When photographer Laura London’s show opened at Coagula Curatorial in Chinatown last month, it was called Once Upon a Time…Axl Rose was my Neighbor. By the time it closed on October 20, its title had been cut down to just Once Upon a Time… and all direct reference to Axl Rose, famous for Guns N’ Roses but more so for being his complicated self, excised from the press release. The release nowapologize[d] for the confusion” the first title may have caused.

From the get-go, the show was supposed to occupy that slippery space between truth and fantasy. But Axl Rose’s lawyer didn’t catch the nuance.

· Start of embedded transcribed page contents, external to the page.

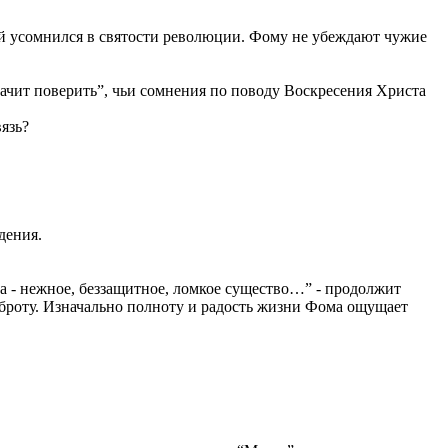
рой усомнился в святости революции. Фому не убеждают чужие
ачит поверить”, чьи сомнения по поводу Воскресения Христа
язь?
дения.
на - нежное, беззащитное, ломкое существо…” - продолжит
доброту. Изначально полноту и радость жизни Фома ощущает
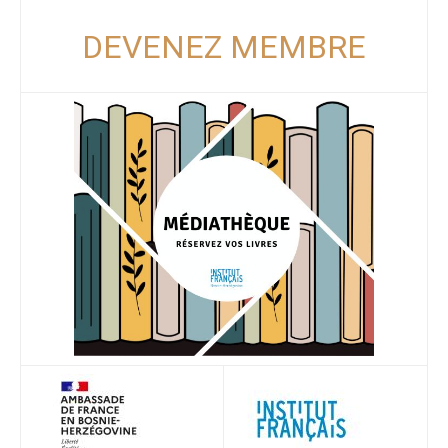
DEVENEZ MEMBRE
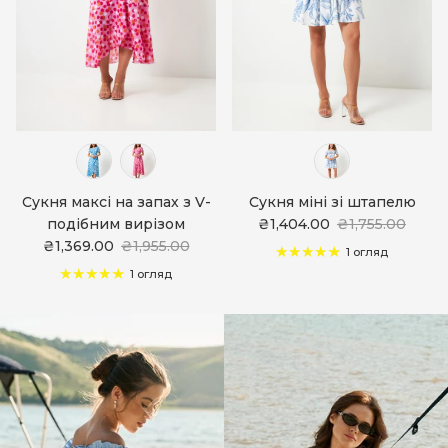
Сукня максі на запах з V-
Сукня міні зі штапелю
подібним вирізом
₴1,404.00
₴1,755.00
₴1,369.00
₴1,955.00
1 огляд
1 огляд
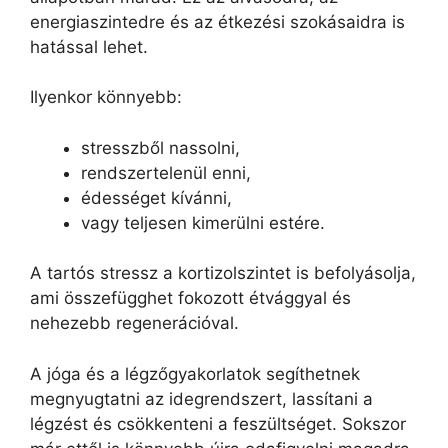
energiaszintedre és az étkezési szokásaidra is
hatással lehet.
Ilyenkor könnyebb:
stresszből nassolni,
rendszertelenül enni,
édességet kívánni,
vagy teljesen kimerülni estére.
A tartós stressz a kortizolszintet is befolyásolja,
ami összefügghet fokozott étvággyal és
nehezebb regenerációval.
A jóga és a légzőgyakorlatok segíthetnek
megnyugtatni az idegrendszert, lassítani a
légzést és csökkenteni a feszültséget. Sokszor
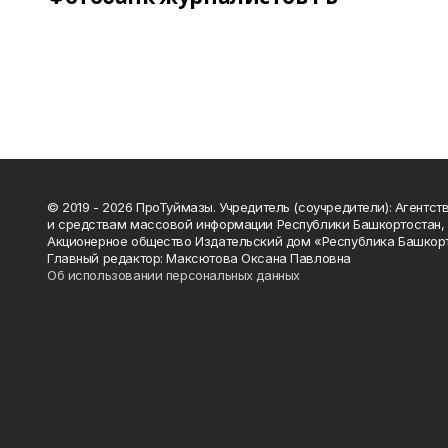
© 2019 - 2026 ПроТуймазы. Учредитель (соучредители): Агентств
и средствам массовой информации Республики Башкортостан,
Акционерное общество Издательский дом «Республика Башкор
Главный редактор: Максютова Оксана Павловна
Об использовании персональных данных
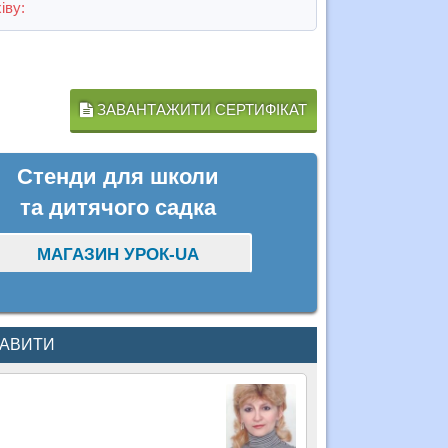
іву:
ЗАВАНТАЖИТИ СЕРТИФІКАТ
Стенди для школи
та дитячого садка
МАГАЗИН УРОК-UA
КАВИТИ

The initial press release told a story that served as something of a hook for the smoothly staged photographs in the show, and for the few images that weren’t as staged. London – when, once upon a time, long ago, she was Rose’s neighbor – had come upon the rocker’s garage after he’d been fighting with then-wife Erin Everly. The garage had been vandalized by Rose himself, who had scrawled a warped version of the lyrics of Sweet Child O’ Mine across it in black spray paint: “Sweet Child 0’ Die you R 1 of many nothing special.” Because “it was just too weird to pass up,” London shot a photograph. It’s a particularly striking image with Jeff-Wall-esque neutrality, and it became the centerpiece of the Coagula show. Other images in the show depict London in Axl-like drag, with straight blond hair and bandana around her head.

The week the show opened, Coagula Curatorial received a letter from Rose’s legal counsel. Mat Gleason, who runs the space and as far as I know has never dodged a controversy, posted the letter online. It has some precious lines, like these: “Your salacious and inflammatory statements are plainly designed to garner attention and line your pockets with money. They were crafted for the malicious purpose of profiting from our client’s fame and popularity at the expense of his reputation.”

The lawyer, albeit unintentionally, builds up a fantasy of London that’s perhaps further from the truth than the libelous one he’s accusing London of propagating. Rose and Everly did have a tumultuous relationship (it involved a lawsuit over domestic abuse).  But London won’t get art world cred for dropping Rose’s name and no one ever gets rich off a Chinatown exhibition.  What London’s doing is something completely un-“malicious,” even a bit confusing, but something a surprisingly large number of artists and writers are trying to do right now: show how muddled spaces between personal experience, other people’s experience and experiences no one actually had can get.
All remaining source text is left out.